WHAT YOU HAVE TO DO: Down to the last line below, write out every line exactly, starting with the one that contains "Remember me (249, 331)" and leaving out the pictures.

GIVEN INFORMATION:
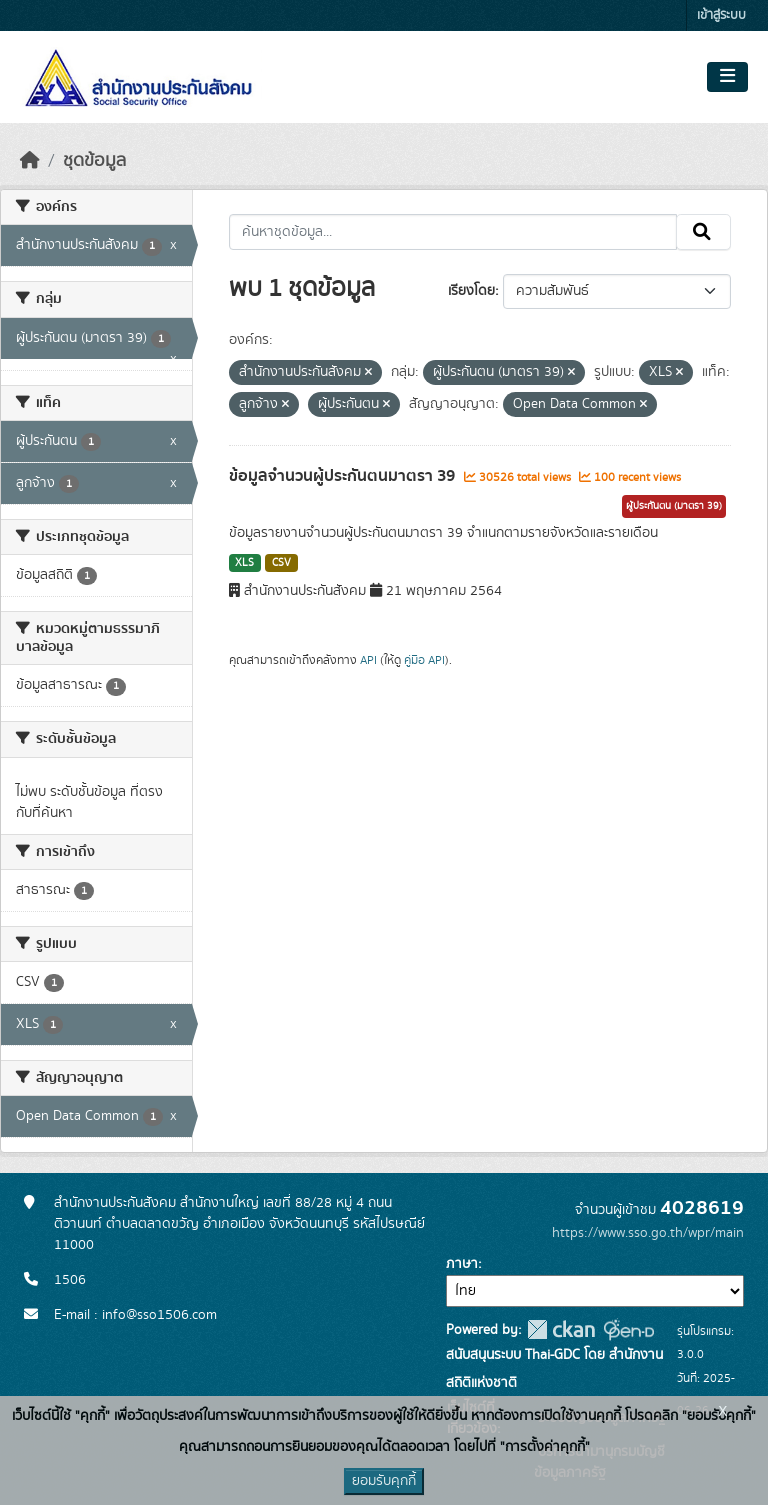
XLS (244, 563)
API (368, 660)
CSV (281, 563)
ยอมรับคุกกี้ (384, 1481)
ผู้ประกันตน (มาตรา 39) (674, 506)
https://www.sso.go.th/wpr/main (648, 1233)
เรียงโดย (471, 291)
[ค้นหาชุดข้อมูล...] (453, 232)
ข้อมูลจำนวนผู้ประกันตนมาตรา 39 (344, 476)
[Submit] (703, 232)
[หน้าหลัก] (30, 161)
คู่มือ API (424, 660)
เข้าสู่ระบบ (721, 15)
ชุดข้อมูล (94, 161)
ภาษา (462, 1264)
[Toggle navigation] (727, 77)
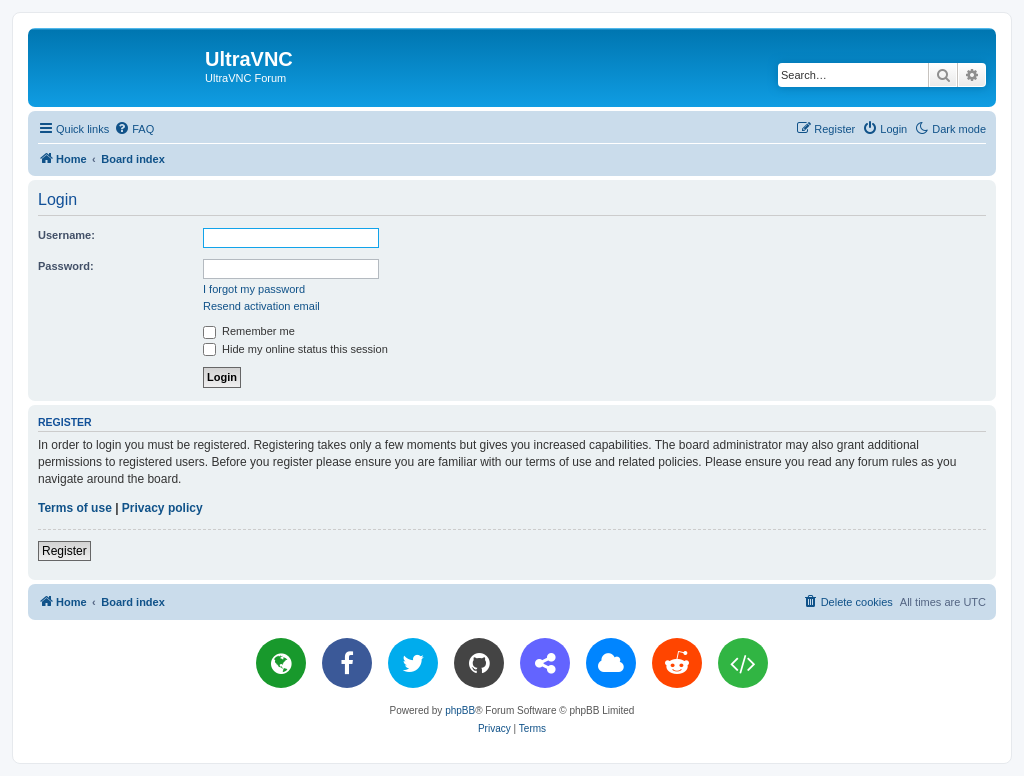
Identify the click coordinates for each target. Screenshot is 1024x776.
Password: (66, 266)
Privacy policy (162, 508)
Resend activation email (261, 306)
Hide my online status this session (295, 349)
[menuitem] (134, 129)
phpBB (460, 710)
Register (64, 551)
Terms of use (75, 508)
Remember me (249, 331)
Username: (66, 235)
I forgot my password (254, 289)
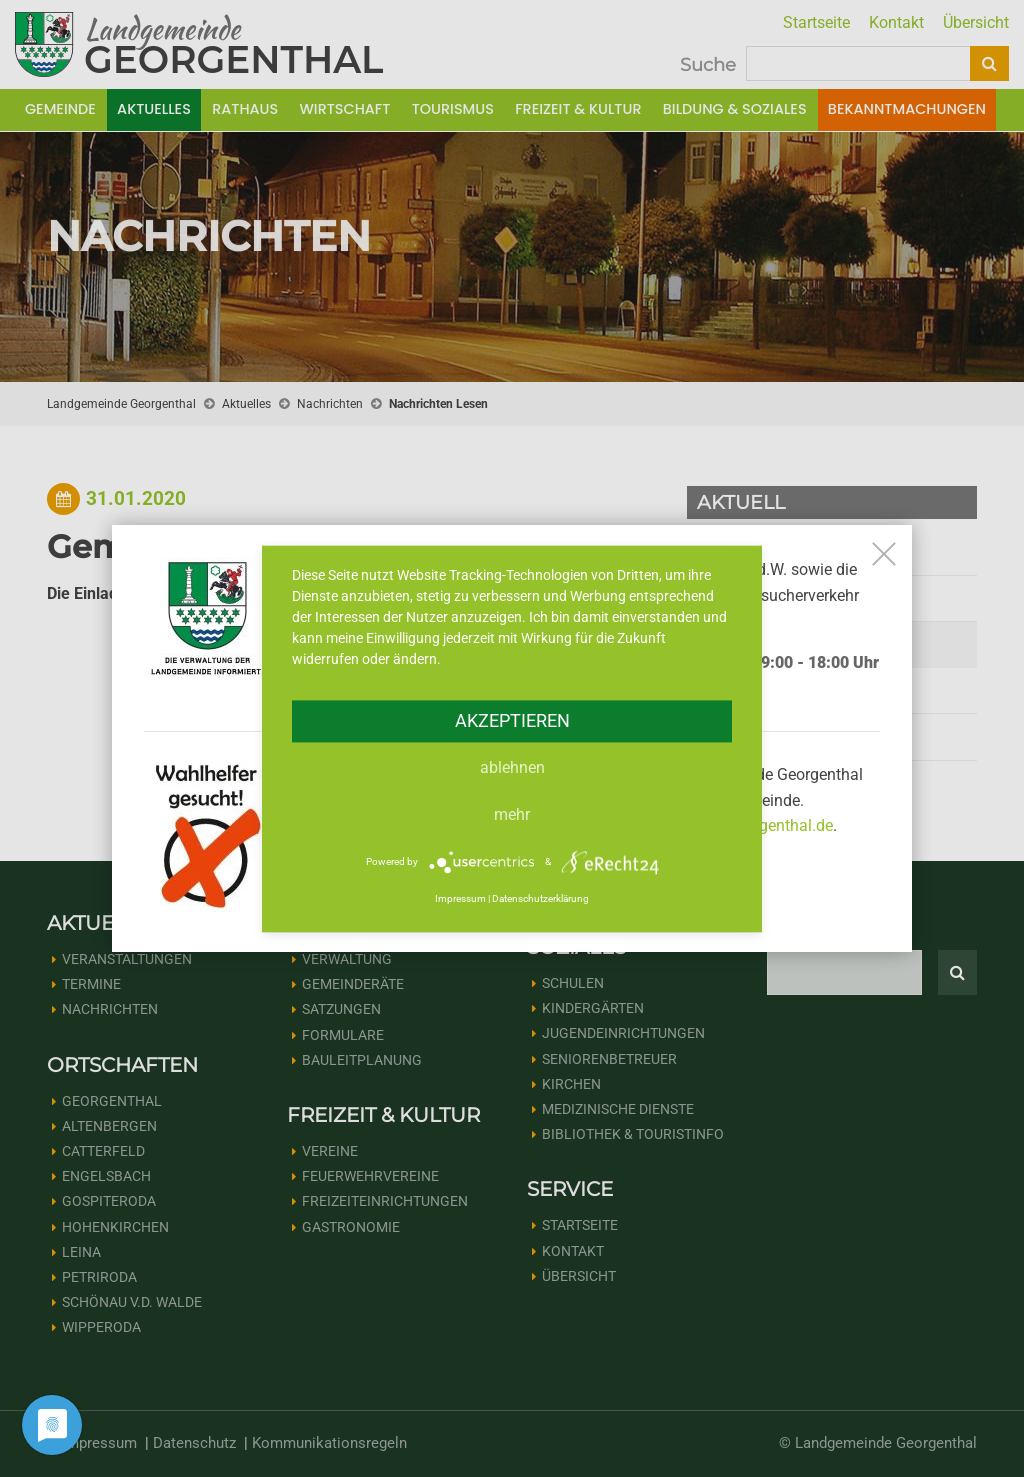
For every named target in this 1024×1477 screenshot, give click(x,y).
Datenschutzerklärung (540, 899)
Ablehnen (512, 767)
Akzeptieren (512, 720)
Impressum (460, 899)
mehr (512, 814)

ANSWER TO THE PROBLEM:
Remember me (249, 331)
Username: (66, 235)
I forgot my password (254, 289)
For every named target in this 1024×1477 screenshot, give click(x,y).
Datenschutzerklärung (540, 899)
Ablehnen (512, 767)
Akzeptieren (512, 720)
Impressum (460, 899)
mehr (512, 814)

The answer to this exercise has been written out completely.